The town hall and the castle tower today form a unitary block, attached to the church perpendicularly, closing the square on one of its flanks. Both the tower and the dungeons of the old Templar castle serve as the Town Hall.
On the façade facing the square, the two mullioned windows corresponding to the meeting room on the main floor stand out. Its mullions are slender columns with Corinthian capitals topped by a piece with rosettes. Underneath the hall, there is a market with three pointed arches. From there, through a narrow door, one enters the prison, which is a small room covered with a barrel vault and whose floor has a square opening that communicates with the dungeon. The meeting room retains its original wooden ceiling.
The tower, known as the tower of the Nublos or the Esconjurador, could have been built by the Templars or by the Sanjuanistas, since its construction period some indicate that it could have been in the thirteenth century and others in the fifteenth century. It is currently incorporated into the sixteenth century building of the town hall, standing out from it both in plan and in elevation.

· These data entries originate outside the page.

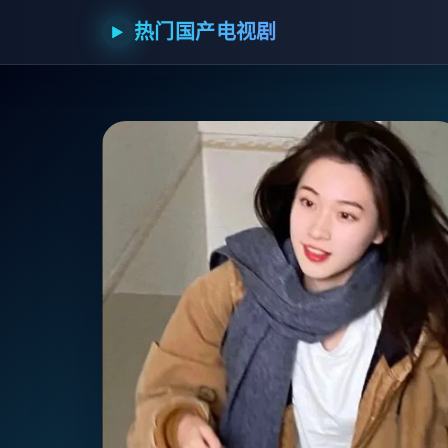
热门国产电视剧
▶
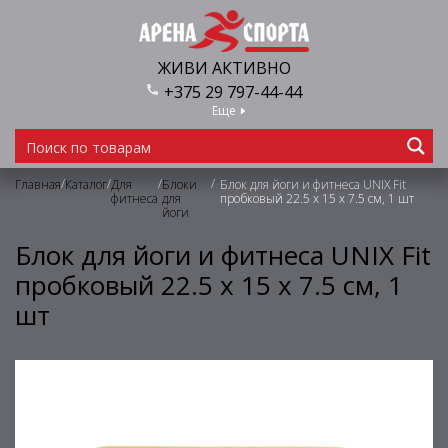
ЖИВИ АКТИВНО
+375 29 797-44-44
Еще
/
/
/
/
Главная
Каталог
Для
Блоки
Блок для йоги и фитнеса UNIX Fit
фитнеса
для
пробковый 22.5 х 15 х 7.5 см, 1 шт
йоги
Блок для йоги и фитнеса UNIX Fit
пробковый 22.5 х 15 х 7.5 см, 1
шт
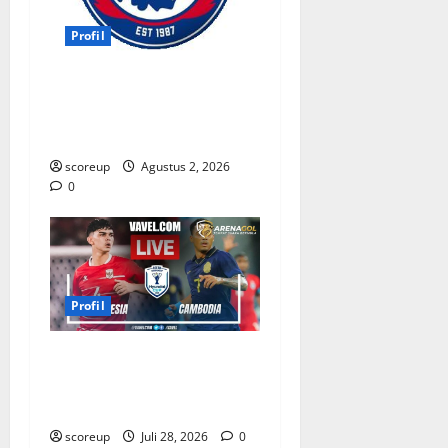
Profil
Persebaya vs Arema, Profil
Kedua Tim dan Rivalitas
Abadi
scoreup
Agustus 2, 2026
0
Profil
Profil Pemain Indonesia
yang Bersinar Lawan
Kamboja
scoreup
Juli 28, 2026
0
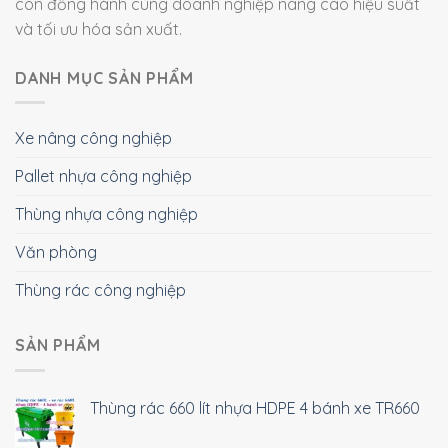
còn đồng hành cùng doanh nghiệp nâng cao hiệu suất
và tối ưu hóa sản xuất.
DANH MỤC SẢN PHẨM
Xe nâng công nghiệp
Pallet nhựa công nghiệp
Thùng nhựa công nghiệp
Văn phòng
Thùng rác công nghiệp
SẢN PHẨM
Thùng rác 660 lít nhựa HDPE 4 bánh xe TR660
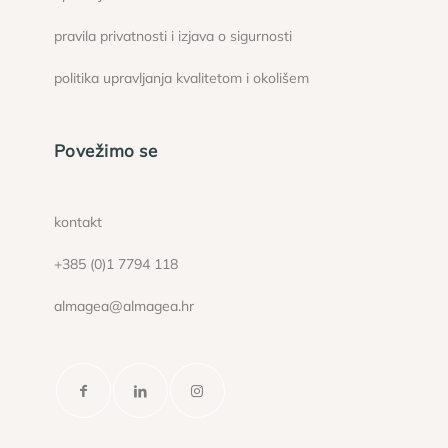
pravila privatnosti i izjava o sigurnosti
politika upravljanja kvalitetom i okolišem
Povežimo se
kontakt
+385 (0)1 7794 118
almagea@almagea.hr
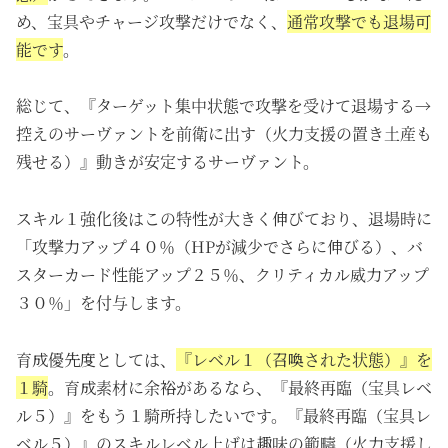
め、宝具やチャージ攻撃だけでなく、
通常攻撃でも退場可
能です
。
総じて、『ターゲット集中状態で攻撃を受けて退場する→
控えのサーヴァントを前衛に出す（火力支援の置き土産も
残せる）』動きが安定するサーヴァント。
スキル１強化後はこの特性が大きく伸びており、退場時に
「攻撃力アップ４０％（HPが減少でさらに伸びる）、バ
スターカード性能アップ２５％、クリティカル威力アップ
３０％」を付与します。
育成優先度としては、
『レベル１（召喚された状態）』を
１騎
。育成素材に余裕があるなら、『最終再臨（宝具レベ
ル５）』をもう１騎所持したいです。『最終再臨（宝具レ
ベル５）
』のスキルレベル上げは趣味の範疇（火力支援し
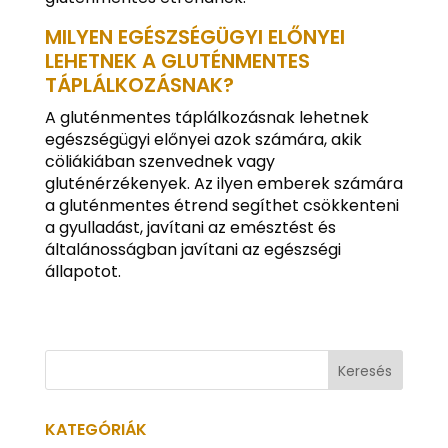
MILYEN EGÉSZSÉGÜGYI ELŐNYEI
LEHETNEK A GLUTÉNMENTES
TÁPLÁLKOZÁSNAK?
A gluténmentes táplálkozásnak lehetnek
egészségügyi előnyei azok számára, akik
cöliákiában szenvednek vagy
gluténérzékenyek. Az ilyen emberek számára
a gluténmentes étrend segíthet csökkenteni
a gyulladást, javítani az emésztést és
általánosságban javítani az egészségi
állapotot.
KATEGÓRIÁK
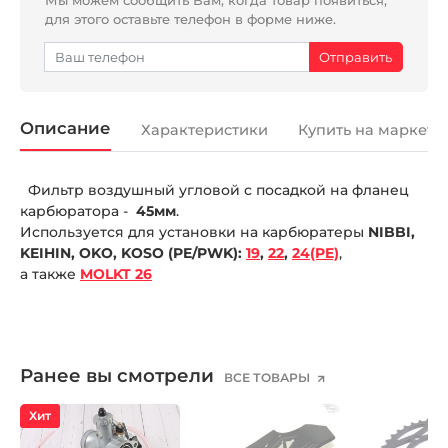
для этого оставьте телефон в форме ниже.
Описание
Характеристики
Купить на маркетп
Фильтр воздушный угловой с посадкой на фланец
карбюратора -
45мм
.
Используется для установки на карбюратеры
NIBBI,
KEIHIN, OKO, KOSO
(PE/PWK):
19
,
22
,
24(PE)
,
а
также
MOLKT 26
Ранее вы смотрели
ВСЕ ТОВАРЫ
Хит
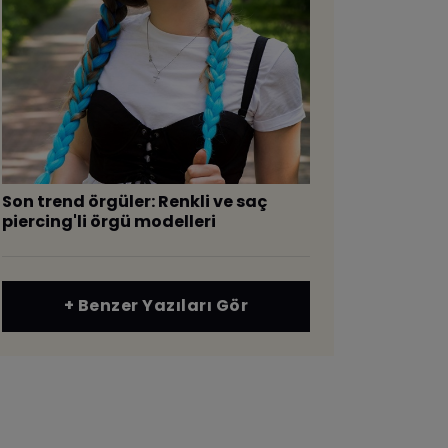
​Son trend örgüler: Renkli ve saç
piercing'li örgü modelleri
+ Benzer Yazıları Gör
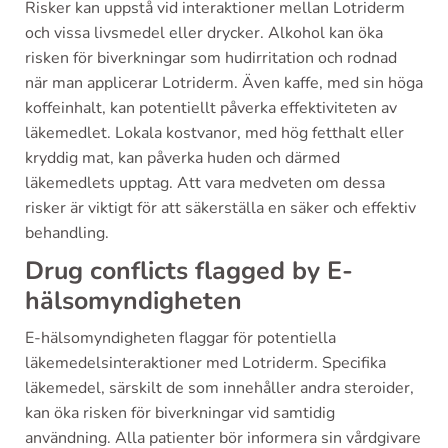
Risker kan uppstå vid interaktioner mellan Lotriderm
och vissa livsmedel eller drycker. Alkohol kan öka
risken för biverkningar som hudirritation och rodnad
när man applicerar Lotriderm. Även kaffe, med sin höga
koffeinhalt, kan potentiellt påverka effektiviteten av
läkemedlet. Lokala kostvanor, med hög fetthalt eller
kryddig mat, kan påverka huden och därmed
läkemedlets upptag. Att vara medveten om dessa
risker är viktigt för att säkerställa en säker och effektiv
behandling.
Drug conflicts flagged by E-
hälsomyndigheten
E-hälsomyndigheten flaggar för potentiella
läkemedelsinteraktioner med Lotriderm. Specifika
läkemedel, särskilt de som innehåller andra steroider,
kan öka risken för biverkningar vid samtidig
användning. Alla patienter bör informera sin vårdgivare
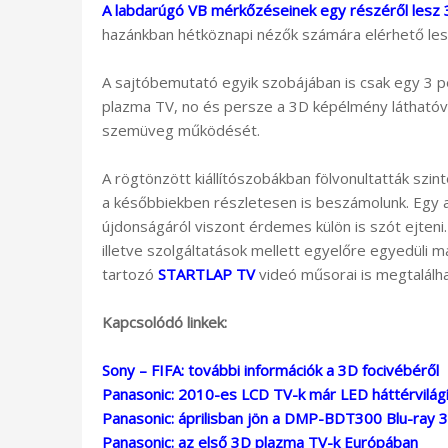
A labdarúgó VB mérkőzéseinek egy részéről lesz 
hazánkban hétköznapi nézők számára elérhető les
A sajtóbemutató egyik szobájában is csak egy 3 pe
plazma TV, no és persze a 3D képélmény láthatóvá
szemüveg működését.
A rögtönzött kiállítószobákban fölvonultatták szin
a későbbiekben részletesen is beszámolunk. Egy a
újdonságáról viszont érdemes külön is szót ejteni
illetve szolgáltatások mellett egyelőre egyedüli
tartozó
STARTLAP TV
videó műsorai is megtalálh
Kapcsolódó linkek:
Sony – FIFA: további információk a 3D focivébéről
Panasonic: 2010-es LCD TV-k már LED háttérvilágí
Panasonic: áprilisban jön a DMP-BDT300 Blu-ray 3
Panasonic: az első 3D plazma TV-k Európában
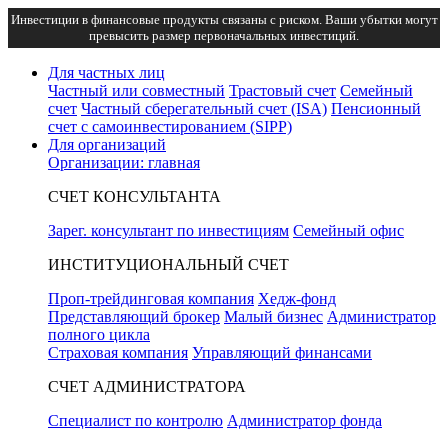
Инвестиции в финансовые продукты связаны с риском. Ваши убытки могут
превысить размер первоначальных инвестиций.
Для частных лиц
Частный или совместный
Трастовый счет
Семейный
счет
Частный сберегательный счет (ISA)
Пенсионный
счет с самоинвестированием (SIPP)
Для организаций
Организации: главная
СЧЕТ КОНСУЛЬТАНТА
Зарег. консультант по инвестициям
Семейный офис
ИНСТИТУЦИОНАЛЬНЫЙ СЧЕТ
Проп-трейдинговая компания
Хедж-фонд
Представляющий брокер
Малый бизнес
Администратор
полного цикла
Страховая компания
Управляющий финансами
СЧЕТ АДМИНИСТРАТОРА
Специалист по контролю
Администратор фонда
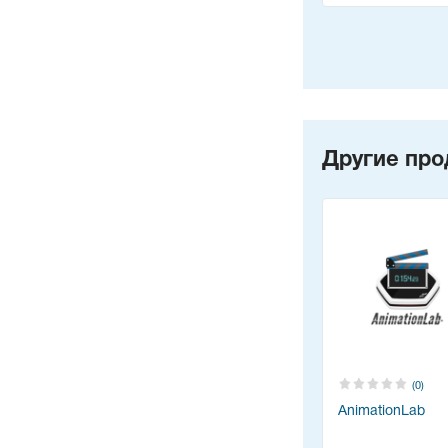
Другие про
(0)
AnimationLab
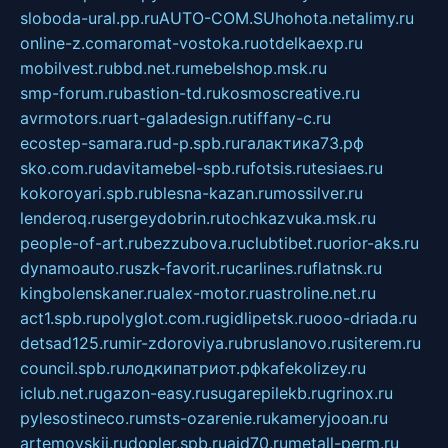
sloboda-ural.pp.ru
AUTO-COM.SU
hohota.net
alimy.ru
online-z.com
aromat-vostoka.ru
otdelkaexp.ru
mobilvest.ru
bbd.net.ru
mebelshop.msk.ru
smp-forum.ru
bastion-td.ru
kosmoscreative.ru
avrmotors.ru
art-galadesign.ru
tiffany-c.ru
ecostep-samara.ru
d-p.spb.ru
галактика73.рф
sko.com.ru
davitamebel-spb.ru
fotsis.ru
tesiaes.ru
kokoroyari.spb.ru
blesna-kazan.ru
mossilver.ru
lenderoq.ru
sergeydobrin.ru
tochkazvuka.msk.ru
people-of-art.ru
bezzubova.ru
clubtibet.ru
orior-aks.ru
dynamoauto.ru
szk-favorit.ru
carlines.ru
flatnsk.ru
kingbolenskaner.ru
alex-motor.ru
astroline.net.ru
act1.spb.ru
polyglot.com.ru
gidlipetsk.ru
ooo-driada.ru
detsad125.ru
mir-zdoroviya.ru
bruslanovo.ru
siterem.ru
council.spb.ru
лодкипатриот.рф
kafekolizey.ru
iclub.net.ru
gazon-easy.ru
sugarepilekb.ru
grinox.ru
pylesostineco.ru
msts-ozarenie.ru
kameryjooan.ru
artemovskij.ru
dopler.spb.ru
aid70.ru
metall-perm.ru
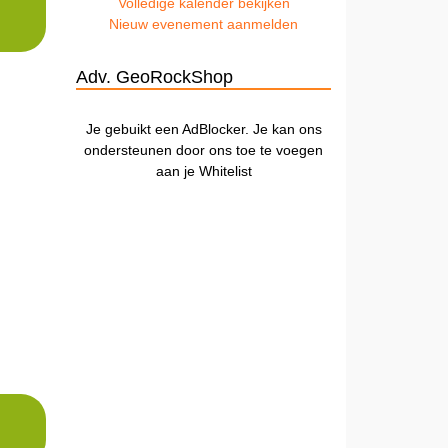
Volledige kalender bekijken
Nieuw evenement aanmelden
Adv. GeoRockShop
Je gebuikt een AdBlocker. Je kan ons
ondersteunen door ons toe te voegen
aan je Whitelist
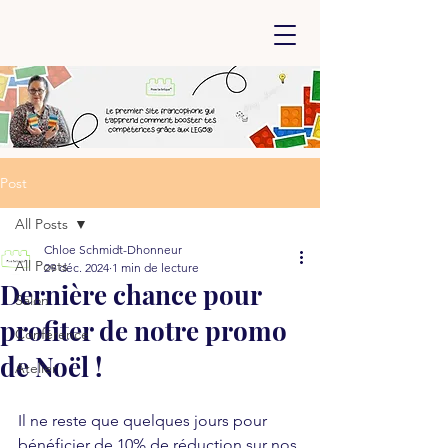
Post
All Posts
Chloe Schmidt-Dhonneur
All Posts
29 déc. 2024
1 min de lecture
Dernière chance pour
Salon
profiter de notre promo
Conférence
de Noël !
Atelier
Il ne reste que quelques jours pour 
bénéficier de 10% de réduction sur nos 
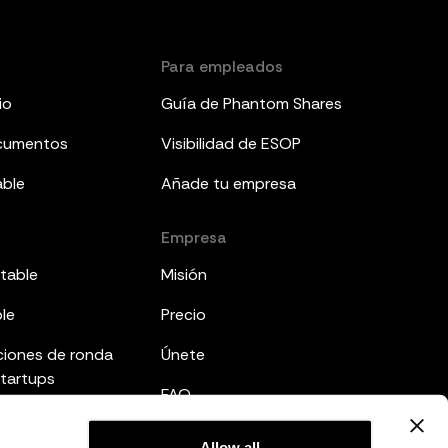
Para empleados
io
Guía de Phantom Shares
ocumentos
Visibilidad de ESOP
able
Añade tu empresa
Empresa
table
Misión
ble
Precio
ciones de ronda
Únete
startups
FAQ
mes a inversores
Allow all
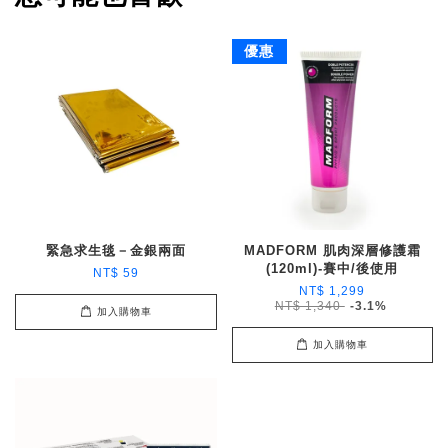
優惠
緊急求生毯－金銀兩面
MADFORM 肌肉深層修護霜
(120ml)-賽中/後使用
NT$ 59
NT$ 1,299
NT$ 1,340
-3.1%
加入購物車
加入購物車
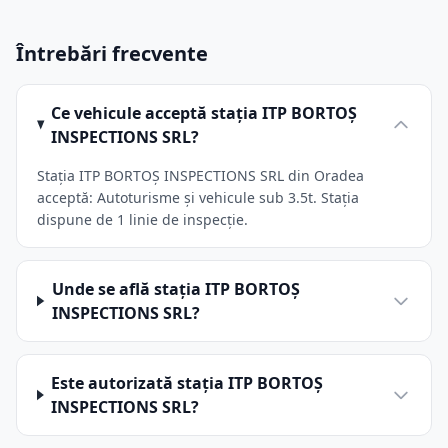
Întrebări frecvente
Ce vehicule acceptă stația ITP BORTOŞ
INSPECTIONS SRL?
Stația ITP BORTOŞ INSPECTIONS SRL din Oradea
acceptă: Autoturisme și vehicule sub 3.5t. Stația
dispune de 1 linie de inspecție.
Unde se află stația ITP BORTOŞ
INSPECTIONS SRL?
Este autorizată stația ITP BORTOŞ
INSPECTIONS SRL?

It has a square floor plan of about five meters on each side and its masonry work is reinforced by ashlars at the corners. In its walls there are few openings and it preserves the crenellated top, although this could be a later addition, as below it are the corbels that would support the continuous machicolation.
The whole complex, tower and building, was restored in the late twentieth century.
It is also known as “del esconjurador” because probably, when there was a threat of storm, plague or plague, the priest would climb the tower with some relic to “conjure” the evil with prayers and exorcisms so that it would pass from the locality.